For the third year in a row, Bessemer hosted its Cloud CEO Conference, assembling roughly 100 CEOs/CxOs of our cloud and rich internet applications portfolio companies (Yelp, LinkedIn, Playdom, Zoosk, Smule, Wix, Eloqua, Teamviewer, Cornerstone OnDemand, Intacct, Criteo, Bizo and many others) as well as a few leading public cloud executives (Josh James from Omniture, Jeff Jordan from OpenTable, Adam Selipsky from Amazon Web Services, Grieg Coppe, CSO of Intuit, Michael Simon from LogMeIn...). The event was very well received by the group with our survey showing a rating of 4.4 out of 5! The full agenda of the event can be seen at the following link


The event started with an optional golf round on May 11th afternoon at the
Palo Alto Golf and Country Club with a wonderful weather to welcome the participants. The golf was followed by cocktail, dinner and poker: a very fun start to prepare the full day of content and networking on May 12th at the Rosewood SandHill.

Unveiling of the "10 Things Every CEO Needs to Know About Product Design"

The best rated session of the day was the presentation by Jason Putorti on product design. Jason is the design Czar who designed the Mint user experience and we are incredibly lucky to have him as our first Designer In Residence!

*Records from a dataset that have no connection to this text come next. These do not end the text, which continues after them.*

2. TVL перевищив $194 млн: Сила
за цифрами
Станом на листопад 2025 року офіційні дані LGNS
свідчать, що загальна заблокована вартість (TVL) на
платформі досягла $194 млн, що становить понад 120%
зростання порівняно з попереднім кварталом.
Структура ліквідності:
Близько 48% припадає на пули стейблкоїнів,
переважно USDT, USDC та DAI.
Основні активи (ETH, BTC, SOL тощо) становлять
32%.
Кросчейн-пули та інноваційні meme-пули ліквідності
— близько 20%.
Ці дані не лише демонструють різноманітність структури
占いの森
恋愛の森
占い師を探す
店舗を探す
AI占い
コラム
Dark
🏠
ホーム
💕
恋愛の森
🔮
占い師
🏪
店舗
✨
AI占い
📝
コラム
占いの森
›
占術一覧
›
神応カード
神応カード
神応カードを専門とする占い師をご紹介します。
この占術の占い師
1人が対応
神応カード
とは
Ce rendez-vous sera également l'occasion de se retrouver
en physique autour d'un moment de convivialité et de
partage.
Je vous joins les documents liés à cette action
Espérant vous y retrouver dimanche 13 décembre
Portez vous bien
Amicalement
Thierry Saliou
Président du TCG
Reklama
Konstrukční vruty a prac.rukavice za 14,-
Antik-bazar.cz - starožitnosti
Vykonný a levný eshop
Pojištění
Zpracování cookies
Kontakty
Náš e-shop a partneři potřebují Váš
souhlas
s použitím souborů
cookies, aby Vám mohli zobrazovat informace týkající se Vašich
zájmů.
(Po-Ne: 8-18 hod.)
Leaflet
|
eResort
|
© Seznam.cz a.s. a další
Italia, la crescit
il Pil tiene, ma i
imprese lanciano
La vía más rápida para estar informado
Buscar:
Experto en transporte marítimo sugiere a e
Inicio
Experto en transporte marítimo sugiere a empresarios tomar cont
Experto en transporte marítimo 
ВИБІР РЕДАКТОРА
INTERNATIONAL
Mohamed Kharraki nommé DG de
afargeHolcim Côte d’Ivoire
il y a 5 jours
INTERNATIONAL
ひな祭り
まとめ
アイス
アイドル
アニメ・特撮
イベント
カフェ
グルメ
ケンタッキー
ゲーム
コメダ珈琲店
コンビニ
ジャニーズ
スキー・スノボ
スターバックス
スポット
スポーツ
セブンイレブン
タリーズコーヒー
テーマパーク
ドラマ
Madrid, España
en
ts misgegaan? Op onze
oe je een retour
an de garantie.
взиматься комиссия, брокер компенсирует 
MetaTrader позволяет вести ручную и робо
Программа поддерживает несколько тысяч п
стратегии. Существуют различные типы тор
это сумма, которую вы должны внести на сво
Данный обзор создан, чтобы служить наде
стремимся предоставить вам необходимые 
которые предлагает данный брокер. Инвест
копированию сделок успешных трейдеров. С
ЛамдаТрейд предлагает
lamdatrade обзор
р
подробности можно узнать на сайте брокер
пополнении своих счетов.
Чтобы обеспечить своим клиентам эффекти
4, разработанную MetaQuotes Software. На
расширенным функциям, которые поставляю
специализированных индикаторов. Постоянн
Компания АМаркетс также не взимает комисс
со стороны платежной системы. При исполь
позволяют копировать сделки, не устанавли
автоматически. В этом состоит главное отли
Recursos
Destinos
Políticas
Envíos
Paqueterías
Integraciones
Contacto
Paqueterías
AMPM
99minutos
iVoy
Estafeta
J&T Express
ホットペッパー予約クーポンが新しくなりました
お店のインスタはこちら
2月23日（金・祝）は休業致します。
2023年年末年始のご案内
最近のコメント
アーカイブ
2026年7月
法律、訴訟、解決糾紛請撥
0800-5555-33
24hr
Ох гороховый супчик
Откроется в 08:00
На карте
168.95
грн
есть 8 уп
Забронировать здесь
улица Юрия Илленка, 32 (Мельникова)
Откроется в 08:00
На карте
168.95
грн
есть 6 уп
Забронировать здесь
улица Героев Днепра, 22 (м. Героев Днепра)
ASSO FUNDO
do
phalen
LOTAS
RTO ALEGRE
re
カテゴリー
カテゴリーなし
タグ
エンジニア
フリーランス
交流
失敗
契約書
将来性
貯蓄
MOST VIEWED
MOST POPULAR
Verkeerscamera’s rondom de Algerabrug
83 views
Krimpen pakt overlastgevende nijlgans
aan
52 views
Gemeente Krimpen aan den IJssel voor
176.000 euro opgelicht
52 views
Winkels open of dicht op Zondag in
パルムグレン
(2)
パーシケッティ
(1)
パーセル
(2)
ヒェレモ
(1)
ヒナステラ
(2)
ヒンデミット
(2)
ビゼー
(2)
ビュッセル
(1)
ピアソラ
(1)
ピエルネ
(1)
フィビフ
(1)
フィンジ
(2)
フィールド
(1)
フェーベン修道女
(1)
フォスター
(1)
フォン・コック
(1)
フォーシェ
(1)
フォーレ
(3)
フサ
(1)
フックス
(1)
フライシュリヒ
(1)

Jason's presentation was focused on the "10 Things Every CEO Needs to Know About Product Design and User Experience". The full presentation is available at the bottom of the post but here are the key highlights:
  1. Design can change businesses: little things can have a great impact. A simple example: the difference between "I am on Twitter" and "You should follow me on Twitter here" increased the registration rate by 173%!
  2. Design is more than pretty picture: it is all about the user experience and the brand you are trying to build
  3. Talk benefits not features: It is much better to write "Understand your money" than "20 colorful configurable charts and graphs". Another way to think about it is Microsoft vs. Apple packaging :+)
  4. Think in flows, not screens
  5. Do not make the user think: Make obvious what is clickable, minimize noise, omit needless words
  6. Start with a great story: Make the value obvious and present it first in the user flow
  7. User design as a lever: The best marketing tool you can have is a well designed application
  8. Get out of the office: Watch people experience your product or service
  9. Have your bible: Synthesize your design guidelines in a company style guide
  10. Repeat & refine: Allot product cycles to improvement

A few highlights from the different keynotes and speakers

On top of Jason, we also had the chance of having many great speakers at the event and here are a few quotes and notes that I have taken during the different keynotes and panels:
  • Joe Payne, CEO of Eloqua moderated the panel on Revenue Performance Management. One of his secret: "Incentivize your marketing team on sales not leads"
  • Jeff Jordan, CEO of OpenTable speaking about his IPO process: "Build relationships with key public investors 2-3 years before going public (Morgan Stanley, Fidelity and T. Rowe). It is enough to meet them 1-2 times a year and it helps a lot during the roadshow"..."don't expect the IPO to boost your consumer brand, it does not help a lot"
  • From the panel on the "Consumerization of Software" that I was moderating: "integrate your user flow from landing page to payment and usage into one single flow", "test, test, and test: user feedback is key"..."Use the 1/60 rule: less than one minute to understand the value and less than 60mn to experience it"
  • Sarah Friars, lead software analyst for Goldman Sachs on IPO timing: "Go when you can"
  • Michael Simon, CEO of LogMeIn on the Exit/IPO panel: "Pick the bankers you really like as you will spend a LOT of time with them!"..."1 out 25 company going public is bought in the process, ...the likelihood is fairly low"
  • Bob Goodman, Bessemer on the same panel: "Bankers are good negotiators, that's why you hire them: the only way to get something out of them is to adopt a 'take it or leave it' stance!"..."having a large VC on your board helps keep the bankers honest and they are less likely to walk on your toes"
Looking forward to the fourth edition next year!